The giant ballet was also in town that weekend. Here's a tip: if the blue ballerina says she's a butterfly, don't argue with her.
Steve: ...and that, young sir, is how babies are made. Why? Shouldn't you have heard this all by now? Wait...you weren't taking pictures of me doing those..um..hand gestures were you?
This is Shasta. She has a camera, sunglasses, and a black & white shirt. You make your own joke, I'm tired.
Jess (internal): Such a beautiful sunset. Look at the colors. Wow. I wonder if I left the oven on. Wait, I don't have an oven in my apartment. Guess I couldn't have burnt any cookies. Mmmmm, cookies.
Not part of the act, it turns out Randy was just really fed up with Joe's shit.
2001 (SB - Inspiration Point)
Standing on rocks...it's what the kids are doing these days. Catch the fever!
Apparently this man is the godfather of Carrillo. I think I saw him stroking a cat, but he might just have been cutting up some meatloaf. I can't be sure.
The older mariachi was being paid by the hour, and these young-uns were walking way too fast for him to be able to afford that adult-sized guitar he'd been eyeing.
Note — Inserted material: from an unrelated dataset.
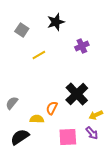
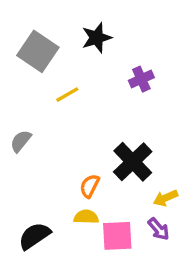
gray square: (22, 30) -> (38, 51), size x1.6
gray semicircle: (12, 103) -> (21, 141), moved
yellow semicircle: (37, 119) -> (86, 217), moved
Nicole thought that she could dodge the camera by closing her eyes really tight
These deranged gingerbread men are part of Chicago's Apple Store's child deterrent system.
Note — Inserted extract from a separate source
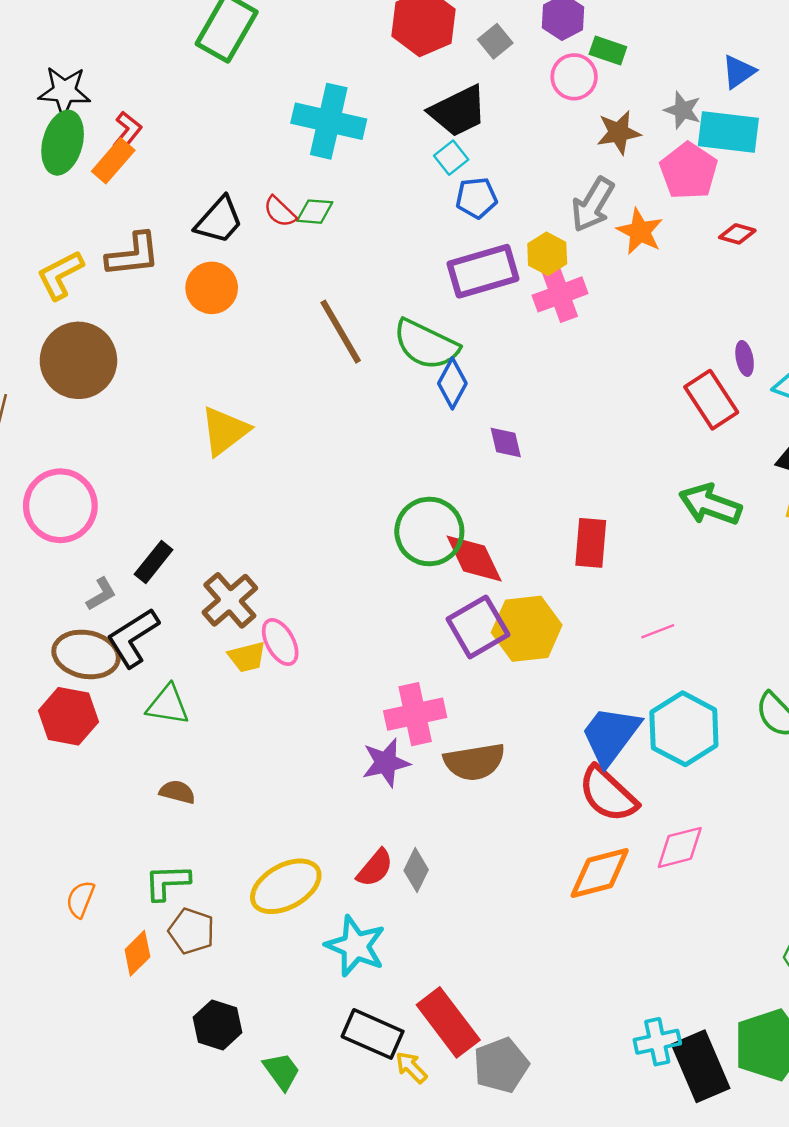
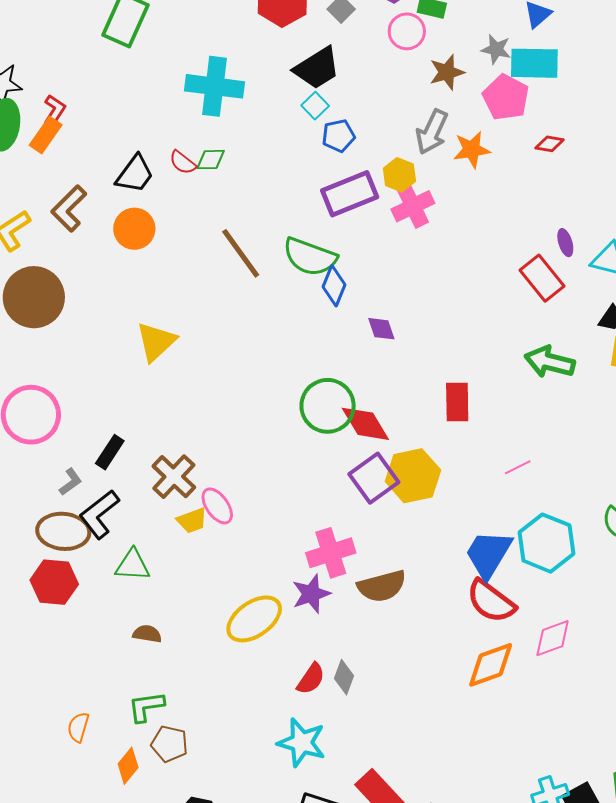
orange star: (640, 231) -> (472, 150), turned -30
brown L-shape: (133, 255) -> (69, 209), turned 147
yellow ellipse: (286, 886) -> (254, 619), moved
On each flag was written the hopes and dreams of an orphan child from a third world country. It's a shame we had to recycle them all.
The flags, not the children. We're not monsters.
While the older kids reveled in their superiority, little Becky stayed strong with the knowledge that confetti would wash out of her hair, but bites from a snapping turtle hidden in certain girls' beds would last a lifetime.
Families turned out for a nice bit of rotting whale corpse theater.